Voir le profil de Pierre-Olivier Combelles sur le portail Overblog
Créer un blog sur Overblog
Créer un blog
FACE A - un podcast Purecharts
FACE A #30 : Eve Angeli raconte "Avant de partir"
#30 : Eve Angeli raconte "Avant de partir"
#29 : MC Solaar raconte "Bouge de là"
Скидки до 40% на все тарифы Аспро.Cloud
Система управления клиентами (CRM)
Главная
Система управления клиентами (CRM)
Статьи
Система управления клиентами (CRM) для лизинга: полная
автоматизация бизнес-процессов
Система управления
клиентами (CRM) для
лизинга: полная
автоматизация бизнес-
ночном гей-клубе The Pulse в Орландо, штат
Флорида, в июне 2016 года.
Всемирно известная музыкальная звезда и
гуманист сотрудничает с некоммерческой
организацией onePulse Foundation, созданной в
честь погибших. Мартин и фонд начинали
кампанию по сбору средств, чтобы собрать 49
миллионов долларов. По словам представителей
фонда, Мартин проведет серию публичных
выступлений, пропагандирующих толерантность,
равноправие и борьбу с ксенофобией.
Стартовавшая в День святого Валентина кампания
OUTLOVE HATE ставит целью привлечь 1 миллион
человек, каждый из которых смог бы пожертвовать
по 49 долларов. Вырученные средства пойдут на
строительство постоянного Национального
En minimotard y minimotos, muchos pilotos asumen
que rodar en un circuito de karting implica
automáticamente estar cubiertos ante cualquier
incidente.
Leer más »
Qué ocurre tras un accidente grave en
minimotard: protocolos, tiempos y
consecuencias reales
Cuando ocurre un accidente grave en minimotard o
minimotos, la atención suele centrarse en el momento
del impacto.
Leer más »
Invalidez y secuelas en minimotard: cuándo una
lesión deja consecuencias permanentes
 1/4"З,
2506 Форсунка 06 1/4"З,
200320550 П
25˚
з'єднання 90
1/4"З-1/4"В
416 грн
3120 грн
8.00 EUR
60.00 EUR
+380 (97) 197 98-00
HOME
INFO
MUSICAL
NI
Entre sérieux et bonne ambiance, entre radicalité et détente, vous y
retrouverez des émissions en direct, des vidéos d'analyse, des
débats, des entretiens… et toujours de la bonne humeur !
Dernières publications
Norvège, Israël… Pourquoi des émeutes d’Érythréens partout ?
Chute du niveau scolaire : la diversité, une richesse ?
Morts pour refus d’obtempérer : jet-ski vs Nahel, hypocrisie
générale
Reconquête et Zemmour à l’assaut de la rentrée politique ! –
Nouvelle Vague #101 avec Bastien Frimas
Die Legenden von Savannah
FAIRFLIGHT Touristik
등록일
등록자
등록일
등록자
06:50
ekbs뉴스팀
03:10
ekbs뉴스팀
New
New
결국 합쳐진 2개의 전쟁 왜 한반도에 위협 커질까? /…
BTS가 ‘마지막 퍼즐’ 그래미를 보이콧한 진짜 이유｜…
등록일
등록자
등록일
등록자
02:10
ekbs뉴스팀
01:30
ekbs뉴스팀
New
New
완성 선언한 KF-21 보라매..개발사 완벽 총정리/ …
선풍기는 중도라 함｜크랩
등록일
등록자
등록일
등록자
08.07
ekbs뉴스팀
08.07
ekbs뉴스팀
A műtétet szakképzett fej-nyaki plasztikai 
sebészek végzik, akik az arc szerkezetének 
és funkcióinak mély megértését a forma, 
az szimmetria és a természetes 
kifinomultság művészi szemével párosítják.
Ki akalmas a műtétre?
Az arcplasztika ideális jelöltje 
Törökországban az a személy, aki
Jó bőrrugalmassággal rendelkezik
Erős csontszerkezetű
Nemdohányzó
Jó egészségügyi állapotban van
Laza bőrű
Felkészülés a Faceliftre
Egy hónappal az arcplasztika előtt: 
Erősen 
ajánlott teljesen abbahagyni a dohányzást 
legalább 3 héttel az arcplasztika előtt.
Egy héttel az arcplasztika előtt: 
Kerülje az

--- WHAT THE TASK REQUIRES ---
Lines holding the word "előtt" in the entries above are the ones to pull out. Copy them all.

--- OUTPUT FOR THIS TASK ---
Egy hónappal az arcplasztika előtt: 
legalább 3 héttel az arcplasztika előtt.
Egy héttel az arcplasztika előtt: 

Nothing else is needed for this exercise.